01 noviembre, 2010

EL CAFÉ DE M.


La historia me la contó M. en un café desierto, en esas horas en las que el alcohol ya se hermana con la sangre de un modo tal en el que no cabe diferenciar entre realidad y sueño.

M. estaba triste.

Repetía, una y otra vez, en solemne cantinela, que la había perdido.

Quiso repetir la historia, pero las lágrimas le impidieron continuar.

Evitaba, con tremenda elegancia, pronunciar su nombre... pero preñaba su narración con detalles minúsculos que solo podían haber quedado en la retina de un especial observador.

Ordenó dos Dry Martinis.

Pidió que no fueran llenados hasta el borde... "pretendemos brindar", le dijo con cierta suficiencia al camarero.

Se sostuvo como pudo sin caer en mis brazos... y rompió a llorar.

Sus palabras salían a borbotones, en un torrente de gemidos incontrolados.

Era de ese modo indefinible que hace temblar las columnas.

Con esa luz cegadora que va deslumbrando a su paso.

Mantenía una impostura tal que sus palabras resonaban como cantos de sirena.

Desconocías, cuando concedía abrazarte, si estabas siendo presa de un inocuo encierro o del mayor de los tormentos.

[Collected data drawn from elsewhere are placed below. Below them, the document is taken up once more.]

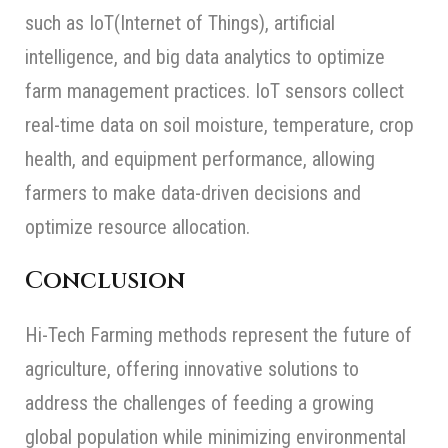
such as IoT(Internet of Things), artificial
intelligence, and big data analytics to optimize
farm management practices. IoT sensors collect
real-time data on soil moisture, temperature, crop
health, and equipment performance, allowing
farmers to make data-driven decisions and
optimize resource allocation.
Conclusion
Hi-Tech Farming methods represent the future of
agriculture, offering innovative solutions to
address the challenges of feeding a growing
global population while minimizing environmental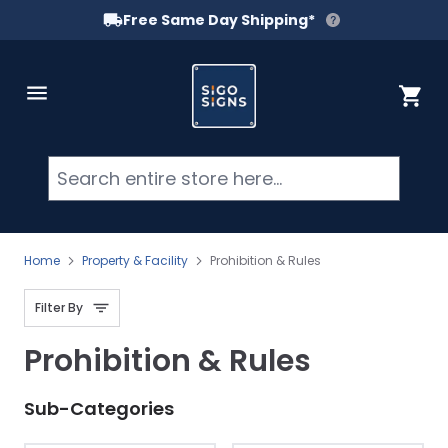
Free Same Day Shipping*
Skip to Content
Cart
Searc
Home
Property & Facility
Prohibition & Rules
Filter By
Prohibition & Rules
Sub-Categories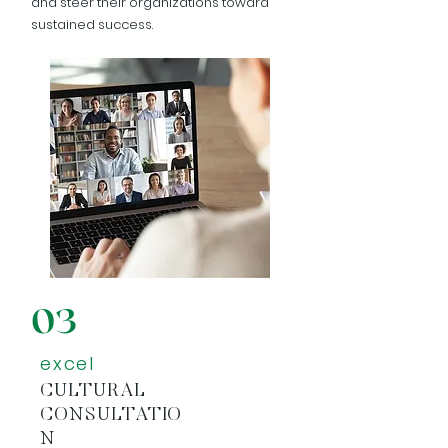
and steer their organizations toward
sustained success.
03
excel
CULTURAL
CONSULTATIO
N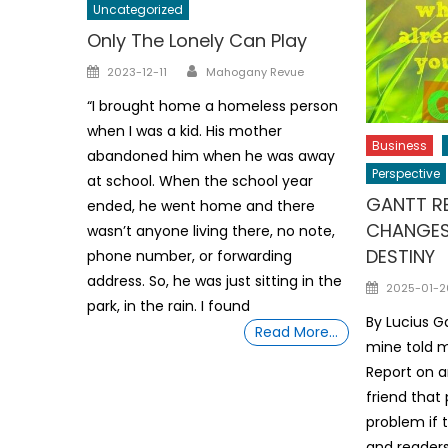
Uncategorized
Only The Lonely Can Play
Author
Posted
2023-12-11
Mahogany Revue
on
“I brought home a homeless person
when I was a kid. His mother
Business
abandoned him when he was away
Perspective
at school. When the school year
GANTT RE
ended, he went home and there
CHANGES
wasn’t anyone living there, no note,
DESTINY
phone number, or forwarding
address. So, he was just sitting in the
Posted
2025-01-2
park, in the rain. I found
on
By Lucius G
Read More…
mine told 
Report on an
friend that
problem if 
and readers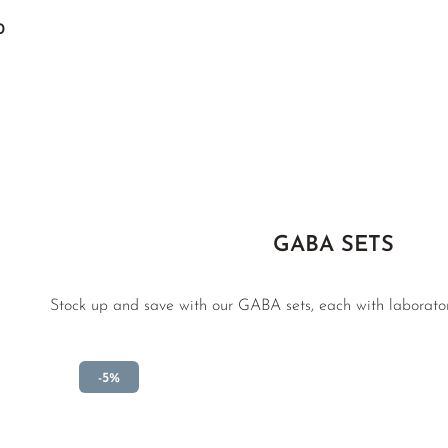
0
GABA SETS
Stock up and save with our GABA sets, each with laborato
-5%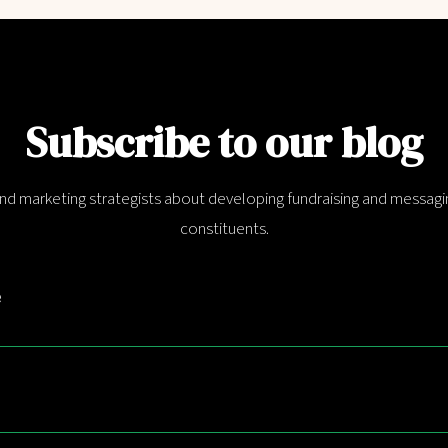
Subscribe to our blog
and marketing strategists about developing fundraising and messagin
constituents.
e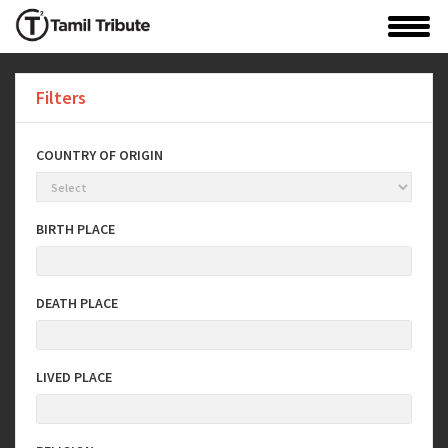
Filters
COUNTRY OF ORIGIN
BIRTH PLACE
DEATH PLACE
LIVED PLACE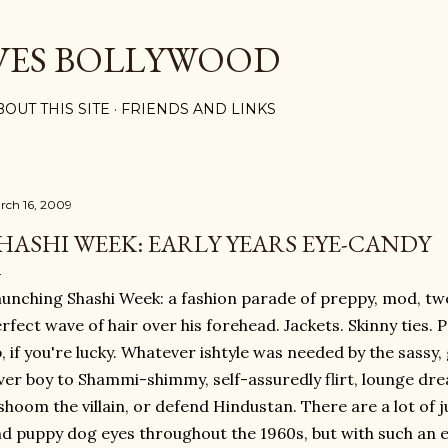
Skip to main content
VES BOLLYWOOD
BOUT THIS SITE
FRIENDS AND LINKS
rch 16, 2009
HASHI WEEK: EARLY YEARS EYE-CANDY
unching Shashi Week: a fashion parade of preppy, mod, t
rfect wave of hair over his forehead. Jackets. Skinny ties. P
, if you're lucky. Whatever ishtyle was needed by the sassy
ver boy to Shammi-shimmy, self-assuredly flirt, lounge dre
shoom the villain, or defend Hindustan. There are a lot of j
d puppy dog eyes throughout the 1960s, but with such an ea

Podías estar hundiéndote en el barrizal, mientras ella emergía, cual Ave Fénix, en su máxima majestuosidad.
Alguna vez, alegó que nos heríamos por igual.

Y ya no sé, o prefiero no afianzarme en mi creencia, si aquellas palabras las estaba pronunciando M.

Prefiero retener sus gritos y el gesto al despedirse.

Mezcla de rabia e impotencia.

Definición inexorable de un sentimiento íntimo y desolador.

"Ella era ella, pero no lo deseó ser".